Linux - Get Substring from 1st occurence of character-CodePudding

FILE1.TXT

0020220101

01 20220101

Need to extra date part from file where text starts from 2

Options tried:

t_FILE_DT1='awk -F"2" '{PRINT $NF}' FILE1.TXT'
t_FILE_DT2='cut -d'2' -f2- FILE1.TXT'

echo "$t_FILE_DT1"
echo "$t_FILE_DT2"

1st output : 0101

2nd output : 0220101

Expected Output: 20220101

Im new to linux scripting. Could some one help guide where Im going wrong?

CodePudding user response：

Use grep like so:

echo "0020220101\n01 20220101" | grep -P -o '\d{8}\b'
20220101
20220101

Here, GNU grep uses the following options:
-P : Use Perl regexes.
-o : Print the matches only (1 match per line), not the entire lines.

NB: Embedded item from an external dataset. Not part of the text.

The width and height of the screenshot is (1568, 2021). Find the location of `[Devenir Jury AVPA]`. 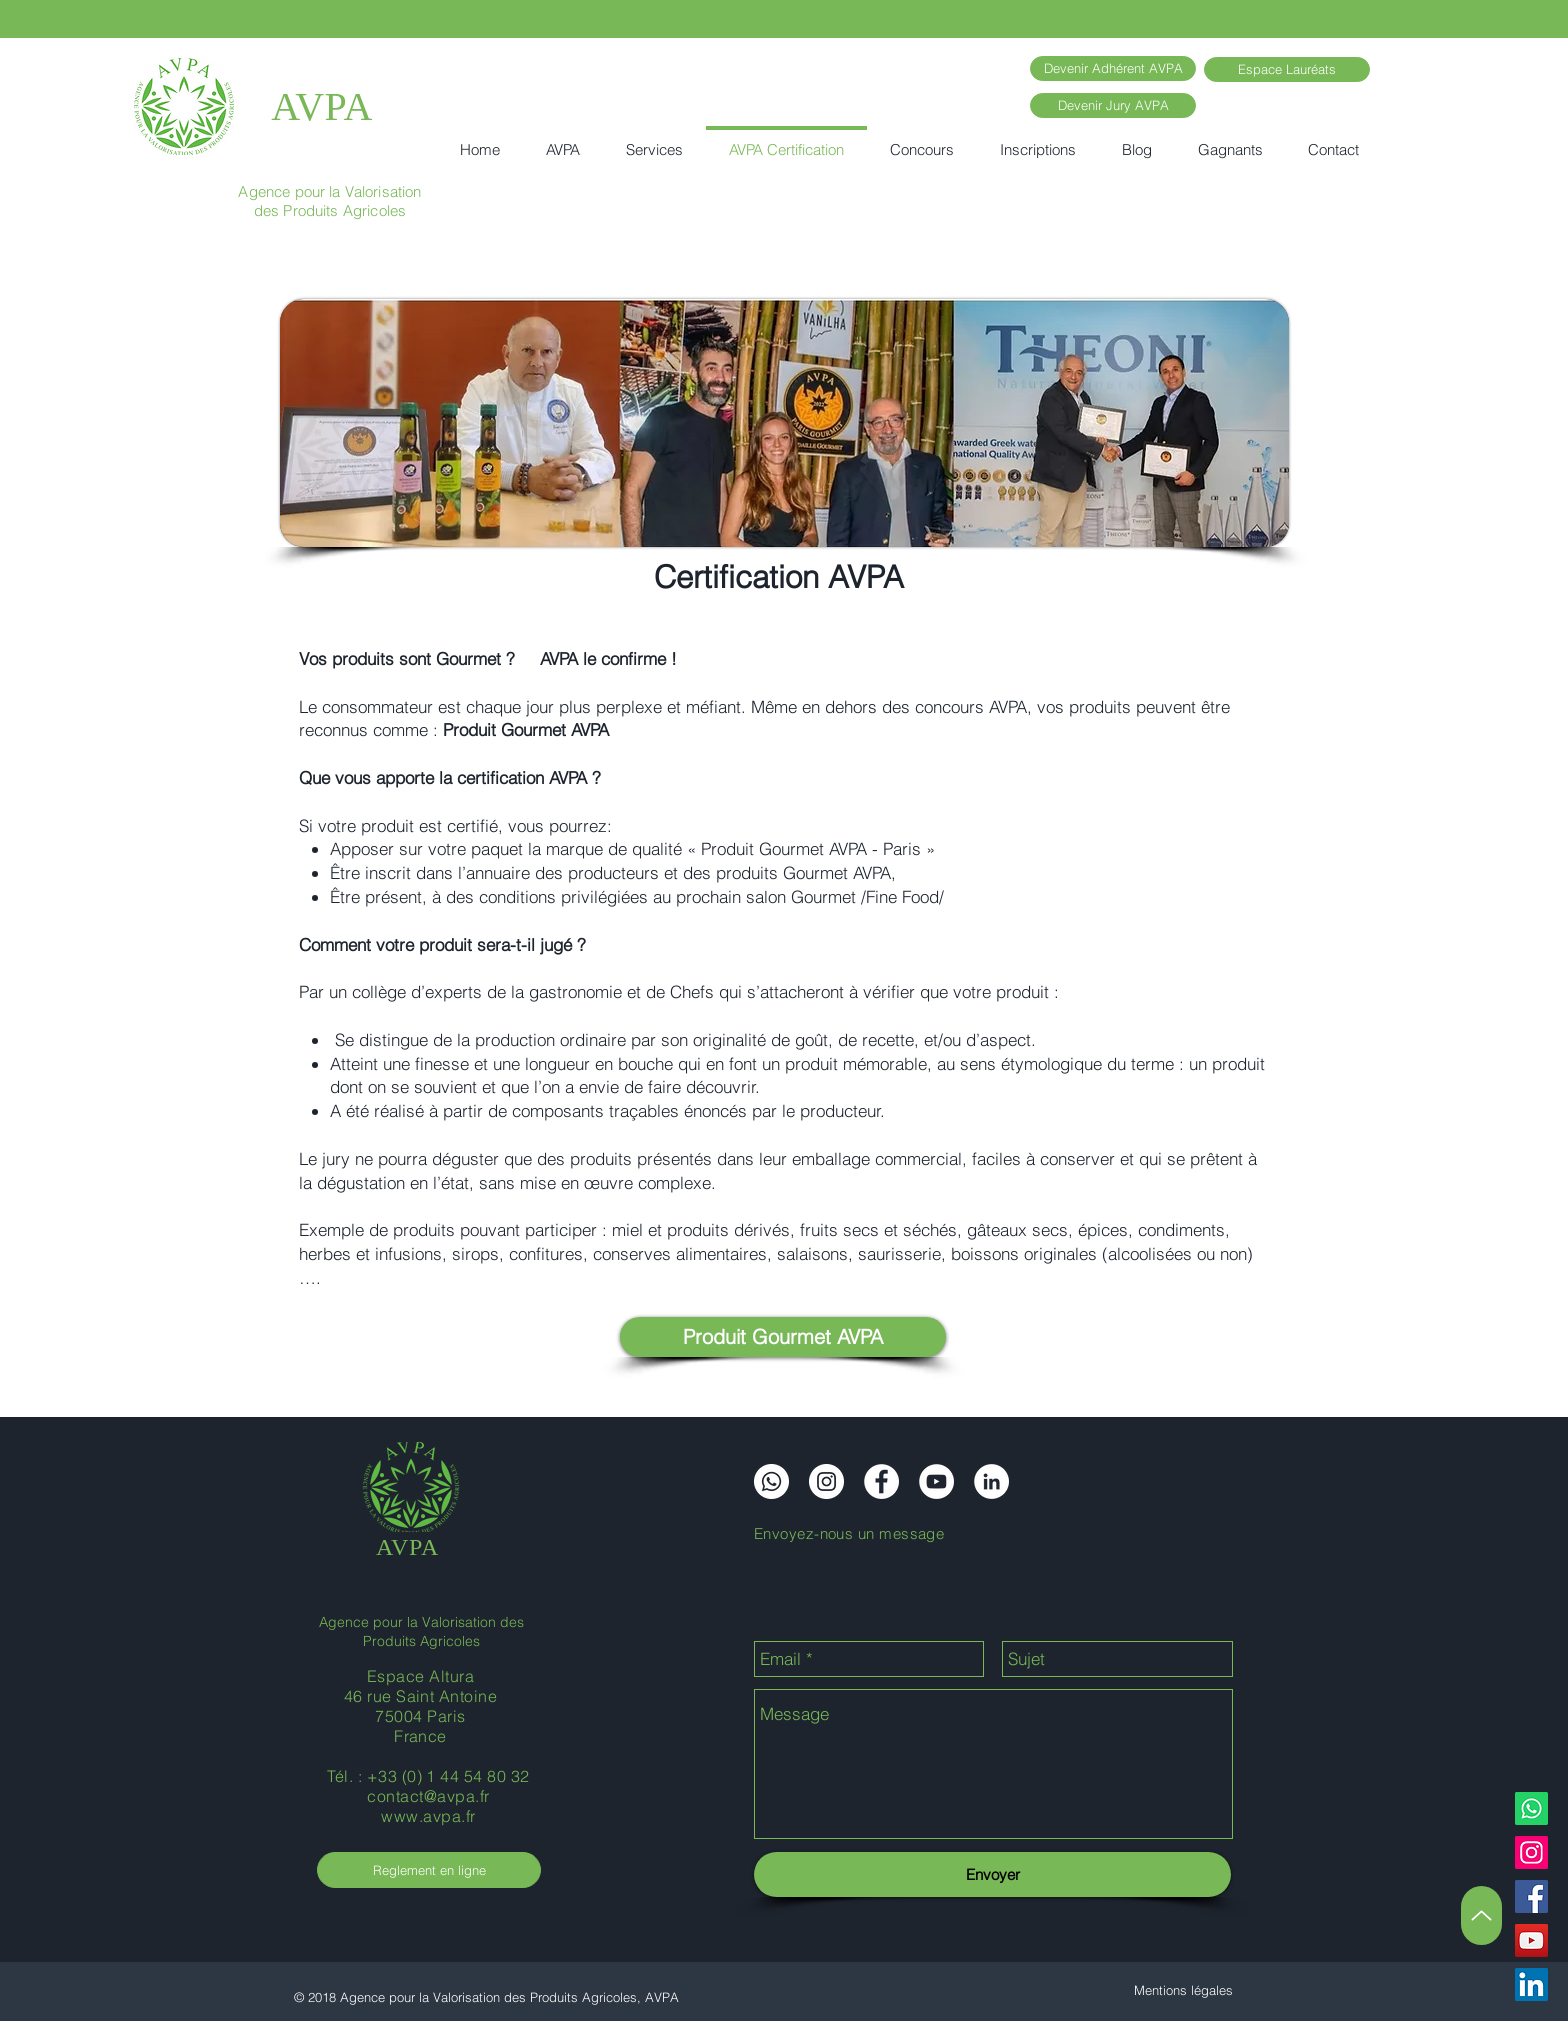

[Devenir Jury AVPA] is located at coordinates (1113, 105).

CodePudding user response：

Using any awk:

$ awk '{print substr($0,length()-7)}' file
20220101
20220101

The above was run on this input file:

$ cat file
0020220101
01 20220101

Regarding PRINT $NF in your question - PRINT != print. Get out of the habit of using all-caps unless you're writing Cobol. See correct-bash-and-shell-script-variable-capitalization for some reasons.

The 2 in your scripts is telling awka and cut to use the character 2 as the field separator so each will carve up the input into substrings everywhere a 2 occurs.

The 's in your question are single quotes used to make strings literal, you were intending to use backticks, `cmd`, but those are deprecated in favor of $(cmd) anyway.

CodePudding user response：

I would instead of looking for "after" the 2 .. (not having to worry about whether there is a space involved as well) )

Think instead about extracting the last 8 characters, which you know for fact is your date ..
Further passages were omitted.